Mali : 10 ans de prison pour le « coupeur de main » de Gao

« Les victimes ont parcouru 1 222 km pour venir témoigner devant la justice »

Vendredi 18 août, la justice malienne a condamné Aliou Mahamame Touré, l’ex-commissaire de la police islamique de Gao à 10 ans de prison a-t-on apprit de Mouvement Mondiale des Droits de l’Homme (FIDH). Quatre ans après les faits, c’est un moment important pour les victimes qui ont pu participer au procès, et une première étape pour la justice malienne dans le traitement des crimes commis par les groupes islamistes contre les populations dans le Nord du pays entre 2012 et 2013. La FIDH et le Mouvement Mondial des Droits de l’Homme ont toute fois regretté que l’infraction de crimes de guerre n’ait pas été retenue par la justice.

une victime avait déclaré  devant les juges ceci: « Depuis mon amputation, j’attendais le moment où je pourrais dire, en face d’Aliou Mahamane Touré, ce que j’ai subi en 2013 et ce que je vis depuis lors. Je suis heureux d’avoir pu le faire aujourd’hui, mais je regrette que les tortures que nous avons subies n’aient pas été pleinement reconnues. C’est donc une victoire en demi teinte pour moi, et pour les victimes de Gao »

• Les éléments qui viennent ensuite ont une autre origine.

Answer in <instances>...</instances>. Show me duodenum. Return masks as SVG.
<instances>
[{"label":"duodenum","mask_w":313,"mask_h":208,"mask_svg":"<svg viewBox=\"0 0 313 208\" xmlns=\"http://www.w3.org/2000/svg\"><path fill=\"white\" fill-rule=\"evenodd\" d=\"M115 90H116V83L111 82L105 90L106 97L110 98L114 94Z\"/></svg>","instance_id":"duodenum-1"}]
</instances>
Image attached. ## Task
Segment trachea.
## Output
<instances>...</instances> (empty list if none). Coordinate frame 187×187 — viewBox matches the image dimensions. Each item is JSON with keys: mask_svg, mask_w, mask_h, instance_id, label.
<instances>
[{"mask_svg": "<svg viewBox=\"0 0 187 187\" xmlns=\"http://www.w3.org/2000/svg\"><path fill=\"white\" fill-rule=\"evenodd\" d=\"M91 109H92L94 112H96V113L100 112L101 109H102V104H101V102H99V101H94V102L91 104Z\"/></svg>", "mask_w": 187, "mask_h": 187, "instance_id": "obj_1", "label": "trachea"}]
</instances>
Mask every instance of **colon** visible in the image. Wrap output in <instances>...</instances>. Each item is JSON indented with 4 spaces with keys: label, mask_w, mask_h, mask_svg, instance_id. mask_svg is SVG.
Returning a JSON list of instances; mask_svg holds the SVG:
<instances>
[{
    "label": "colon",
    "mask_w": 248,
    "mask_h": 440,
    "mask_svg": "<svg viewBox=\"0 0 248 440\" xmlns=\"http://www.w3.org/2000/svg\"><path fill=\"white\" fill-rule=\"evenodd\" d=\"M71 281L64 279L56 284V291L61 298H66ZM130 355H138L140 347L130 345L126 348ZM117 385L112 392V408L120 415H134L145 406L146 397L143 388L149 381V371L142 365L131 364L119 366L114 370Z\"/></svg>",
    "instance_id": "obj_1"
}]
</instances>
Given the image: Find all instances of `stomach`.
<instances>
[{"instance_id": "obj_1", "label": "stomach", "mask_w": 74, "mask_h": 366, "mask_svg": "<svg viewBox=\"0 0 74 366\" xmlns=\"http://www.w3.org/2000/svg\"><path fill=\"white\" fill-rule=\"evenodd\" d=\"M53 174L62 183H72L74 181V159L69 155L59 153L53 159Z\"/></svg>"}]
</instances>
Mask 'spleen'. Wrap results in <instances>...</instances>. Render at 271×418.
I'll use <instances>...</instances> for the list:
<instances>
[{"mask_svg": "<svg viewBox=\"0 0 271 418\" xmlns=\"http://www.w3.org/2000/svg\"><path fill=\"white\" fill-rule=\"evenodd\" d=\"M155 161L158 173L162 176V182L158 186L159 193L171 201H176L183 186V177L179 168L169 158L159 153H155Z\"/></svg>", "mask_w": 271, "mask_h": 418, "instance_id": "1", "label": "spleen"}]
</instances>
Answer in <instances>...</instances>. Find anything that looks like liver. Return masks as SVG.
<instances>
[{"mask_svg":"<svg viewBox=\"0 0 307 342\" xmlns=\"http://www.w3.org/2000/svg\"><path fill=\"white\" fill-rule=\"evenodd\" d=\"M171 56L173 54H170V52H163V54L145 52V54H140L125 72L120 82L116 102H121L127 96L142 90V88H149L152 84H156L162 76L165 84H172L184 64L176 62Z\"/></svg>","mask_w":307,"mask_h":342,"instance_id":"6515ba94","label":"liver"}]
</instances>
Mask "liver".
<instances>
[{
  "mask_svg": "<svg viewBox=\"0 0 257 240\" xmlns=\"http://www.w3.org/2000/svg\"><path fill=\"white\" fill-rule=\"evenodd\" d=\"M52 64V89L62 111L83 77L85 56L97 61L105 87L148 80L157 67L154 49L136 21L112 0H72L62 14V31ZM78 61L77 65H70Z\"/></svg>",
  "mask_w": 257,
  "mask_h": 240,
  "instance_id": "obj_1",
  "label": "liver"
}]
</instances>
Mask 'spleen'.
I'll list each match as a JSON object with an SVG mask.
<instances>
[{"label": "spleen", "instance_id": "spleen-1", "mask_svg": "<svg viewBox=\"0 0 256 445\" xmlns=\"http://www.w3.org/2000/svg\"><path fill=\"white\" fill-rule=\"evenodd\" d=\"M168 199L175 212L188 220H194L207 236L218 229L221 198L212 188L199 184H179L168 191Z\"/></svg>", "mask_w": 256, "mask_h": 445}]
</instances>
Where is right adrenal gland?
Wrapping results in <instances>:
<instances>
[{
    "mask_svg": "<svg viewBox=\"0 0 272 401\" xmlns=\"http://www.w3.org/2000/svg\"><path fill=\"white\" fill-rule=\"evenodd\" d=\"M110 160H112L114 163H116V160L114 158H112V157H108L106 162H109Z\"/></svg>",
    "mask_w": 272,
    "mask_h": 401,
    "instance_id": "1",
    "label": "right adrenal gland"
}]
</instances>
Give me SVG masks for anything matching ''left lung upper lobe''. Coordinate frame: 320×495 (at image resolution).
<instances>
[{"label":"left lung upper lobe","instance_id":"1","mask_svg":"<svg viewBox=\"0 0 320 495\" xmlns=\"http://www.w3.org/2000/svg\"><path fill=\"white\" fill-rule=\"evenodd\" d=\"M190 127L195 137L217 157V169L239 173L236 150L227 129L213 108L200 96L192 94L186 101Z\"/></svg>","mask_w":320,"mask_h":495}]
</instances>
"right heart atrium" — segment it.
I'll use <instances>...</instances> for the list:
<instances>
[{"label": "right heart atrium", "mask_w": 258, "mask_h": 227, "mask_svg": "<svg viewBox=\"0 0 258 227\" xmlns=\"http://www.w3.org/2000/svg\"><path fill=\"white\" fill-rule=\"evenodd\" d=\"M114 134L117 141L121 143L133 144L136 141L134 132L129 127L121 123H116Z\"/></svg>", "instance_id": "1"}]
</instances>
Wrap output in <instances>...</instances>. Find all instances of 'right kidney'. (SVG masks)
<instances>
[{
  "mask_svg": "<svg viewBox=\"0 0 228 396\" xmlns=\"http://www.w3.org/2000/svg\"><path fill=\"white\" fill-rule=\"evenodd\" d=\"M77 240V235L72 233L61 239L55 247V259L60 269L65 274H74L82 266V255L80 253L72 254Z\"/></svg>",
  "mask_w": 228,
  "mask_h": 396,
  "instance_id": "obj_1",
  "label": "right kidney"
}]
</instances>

Dès 2013, la FIDH avec l’AMDH (Association Malienne des Droits de l’Homme) a apporter son appui pour l’accompagnement des victimes tout au long de la procédure : accompagnement judiciaire et soutien matériel notamment en organisant leur venue et leur participation au procès.

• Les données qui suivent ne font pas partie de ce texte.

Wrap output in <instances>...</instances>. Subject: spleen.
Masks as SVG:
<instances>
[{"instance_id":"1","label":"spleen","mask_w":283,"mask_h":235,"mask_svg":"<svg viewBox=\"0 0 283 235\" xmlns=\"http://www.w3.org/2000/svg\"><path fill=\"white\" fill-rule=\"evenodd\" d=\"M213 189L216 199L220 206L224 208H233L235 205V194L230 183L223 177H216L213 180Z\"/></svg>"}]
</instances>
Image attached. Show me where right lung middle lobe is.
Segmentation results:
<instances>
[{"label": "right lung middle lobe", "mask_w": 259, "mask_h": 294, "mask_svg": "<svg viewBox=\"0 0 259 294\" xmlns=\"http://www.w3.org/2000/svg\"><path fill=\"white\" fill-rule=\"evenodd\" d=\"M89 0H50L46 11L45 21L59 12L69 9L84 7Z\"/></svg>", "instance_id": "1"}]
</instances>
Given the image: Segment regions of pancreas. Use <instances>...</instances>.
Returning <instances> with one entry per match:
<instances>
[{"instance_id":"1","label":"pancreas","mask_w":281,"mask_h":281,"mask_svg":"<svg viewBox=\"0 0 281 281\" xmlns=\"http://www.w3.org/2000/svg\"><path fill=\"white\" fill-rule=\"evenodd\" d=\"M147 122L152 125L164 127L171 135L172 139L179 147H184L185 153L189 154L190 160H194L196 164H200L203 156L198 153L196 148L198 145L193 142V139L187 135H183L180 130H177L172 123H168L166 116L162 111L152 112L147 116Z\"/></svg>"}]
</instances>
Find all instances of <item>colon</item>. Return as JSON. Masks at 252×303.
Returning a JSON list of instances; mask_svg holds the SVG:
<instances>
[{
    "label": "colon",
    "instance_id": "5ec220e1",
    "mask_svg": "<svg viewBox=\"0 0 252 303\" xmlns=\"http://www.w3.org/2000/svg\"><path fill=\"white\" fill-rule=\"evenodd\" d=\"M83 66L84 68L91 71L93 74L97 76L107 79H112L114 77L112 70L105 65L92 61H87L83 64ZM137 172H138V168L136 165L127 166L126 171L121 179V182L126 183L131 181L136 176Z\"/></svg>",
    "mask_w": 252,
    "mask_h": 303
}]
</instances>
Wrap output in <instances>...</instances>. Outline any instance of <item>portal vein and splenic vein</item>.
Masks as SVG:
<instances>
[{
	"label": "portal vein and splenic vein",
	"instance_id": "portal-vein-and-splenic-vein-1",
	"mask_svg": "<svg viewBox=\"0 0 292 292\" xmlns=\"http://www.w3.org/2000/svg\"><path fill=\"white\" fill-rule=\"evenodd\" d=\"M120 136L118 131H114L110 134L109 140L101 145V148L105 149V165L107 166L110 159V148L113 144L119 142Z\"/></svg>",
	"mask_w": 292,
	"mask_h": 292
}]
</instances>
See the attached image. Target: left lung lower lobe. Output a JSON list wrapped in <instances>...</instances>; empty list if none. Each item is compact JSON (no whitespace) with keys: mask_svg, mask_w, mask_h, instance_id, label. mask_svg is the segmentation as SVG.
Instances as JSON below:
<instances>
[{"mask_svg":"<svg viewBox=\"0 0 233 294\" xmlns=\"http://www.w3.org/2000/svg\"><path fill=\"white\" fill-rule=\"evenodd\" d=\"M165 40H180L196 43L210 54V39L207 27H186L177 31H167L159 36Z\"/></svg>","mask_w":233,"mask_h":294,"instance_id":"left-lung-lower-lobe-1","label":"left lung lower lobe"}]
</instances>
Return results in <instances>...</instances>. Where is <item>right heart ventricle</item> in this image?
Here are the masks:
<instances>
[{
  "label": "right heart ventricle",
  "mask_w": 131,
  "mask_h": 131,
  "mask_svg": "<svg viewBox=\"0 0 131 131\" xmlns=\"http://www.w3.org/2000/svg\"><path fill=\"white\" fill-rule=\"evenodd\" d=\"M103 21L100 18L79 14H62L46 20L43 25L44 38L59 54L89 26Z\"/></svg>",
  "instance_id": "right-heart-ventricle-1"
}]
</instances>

nonobstant cette victoire, l’organisation a confié vouloir continuer aujourd’hui à accompagner les victimes dans d’autres procédures judiciaires relatives à la crise de 2012-2013 pour garantir le droit des victimes à la justice et lutter contre l’impunité. Ces accompagnement se poursuivront par exemple pour plusieurs dizaines de femmes victimes de crimes sexuels dans le Nord du pays et qui attendent un procès.

A rappeler qu’en Guinée, l’organisation internationale pour la défense des droits de l’homme appui les victimes du 28 septembre pour la réalisation du procès des présumés auteurs du stade du même nom.